## Exercise description
Please retype the records below exactly as they appear, but leave out the pictures.

## Records for this exercise
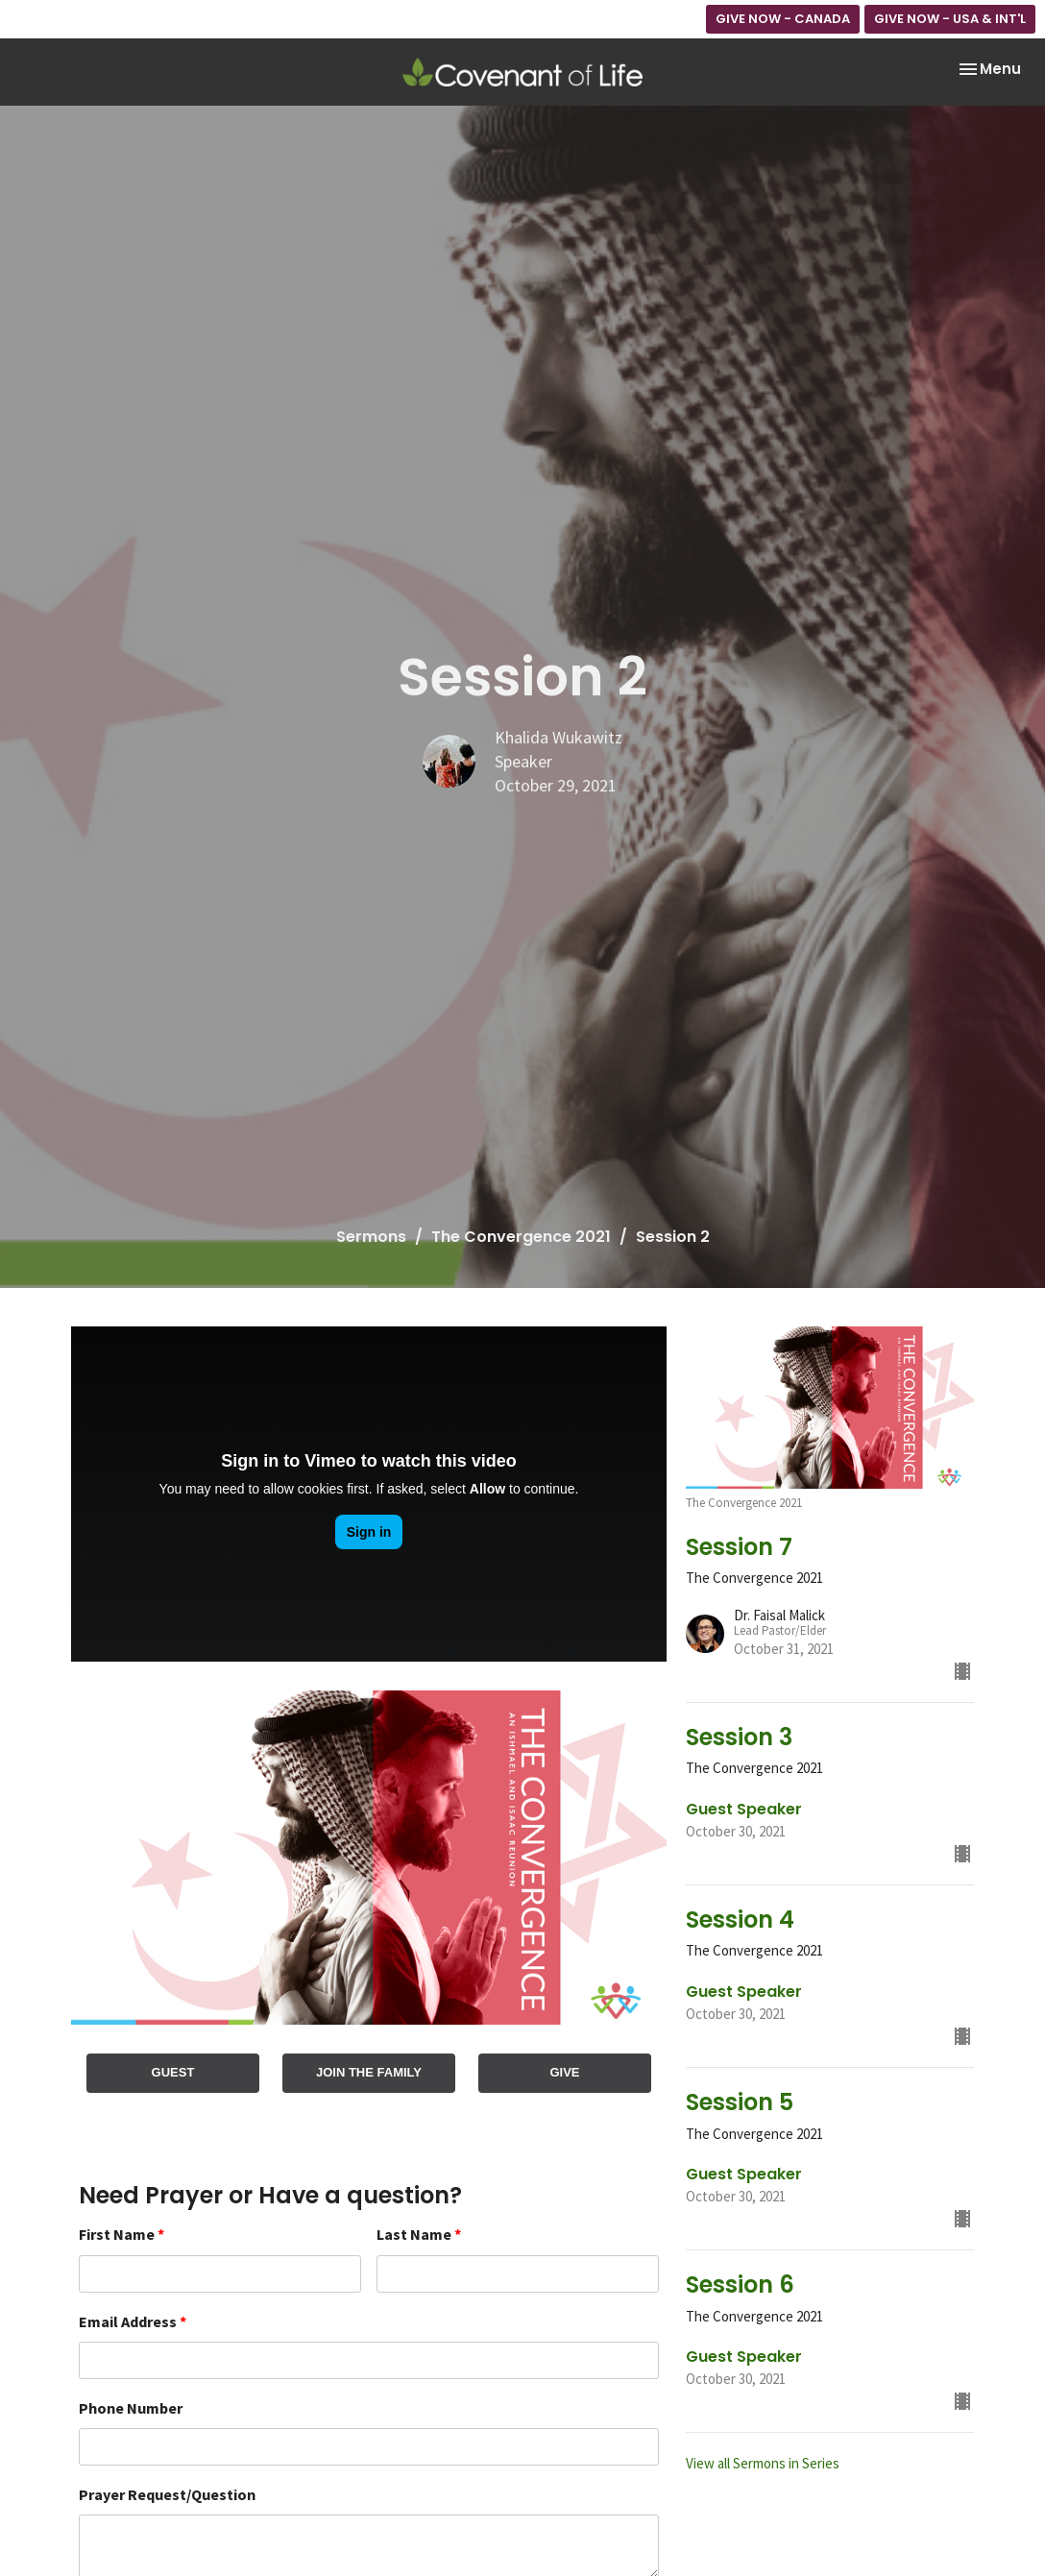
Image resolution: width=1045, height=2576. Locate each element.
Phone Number (130, 2408)
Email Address (132, 2321)
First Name (121, 2234)
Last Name (419, 2234)
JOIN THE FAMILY (369, 2072)
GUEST (173, 2072)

## Completed task
Image resolution: width=1045, height=2576. Locate each element.
Phone Number (130, 2408)
Email Address (132, 2321)
First Name (121, 2234)
Last Name (419, 2234)
JOIN THE FAMILY (369, 2072)
GUEST (173, 2072)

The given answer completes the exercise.